A bright flash of light suddenly caught her eye. It came from down the cliff, on the other side of the castle, from the forest near the edge of the causeway. Which was where the rest of the band of vampire hunters were lying in wait for Ruby to drop the drawbridge and open the gate. That was the signal from Yang. The flash of a mirror. It was time.

"This is a stupid plan," Ruby repeated. "Stupid stupid stupid."

She looked down the slope in front of her. It was steep, rocky, and lined with all sorts of loose stones and hardy shrubs clinging to the cliff face. One slip, one mistake, and she could slide down the rest of the way to her death.

"If I live through this, I'm gonna make Yang crawl through a strawberry field until she's picked me at least fifty," Ruby growled to herself.

She readied herself, twisted her grip on her scythe and took a deep breath. Then she started running. She took off, running downhill as fast as she could, as quickly as she could manage. She didn't think about what path to take down the slope, where to place her next step, just reacted on instinct. Her feet moved and her legs pumped as if of their own accord.
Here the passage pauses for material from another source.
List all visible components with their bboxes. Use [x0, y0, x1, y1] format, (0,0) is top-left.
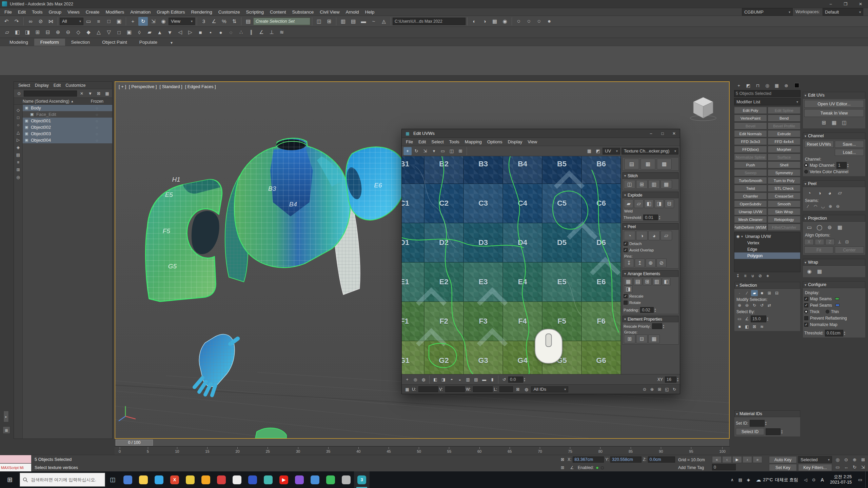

Down, down, down. Faster, faster, faster. She leaped over a fallen log, dodged right around a waist-high boulder, skidded down a few feet of loose gravel, and kept going. The edge of the slope was coming up fast. Between that edge and the top of the castle's outer wall was a ten foot chasm.

She grit her teeth and picked up speed. Her momentum carried her faster than she could ever have run on her own. She was almost there. A few more steps. Time seemed to slow.

She put on a final burst of speed, kicked off the edge of the chasm, and jumped.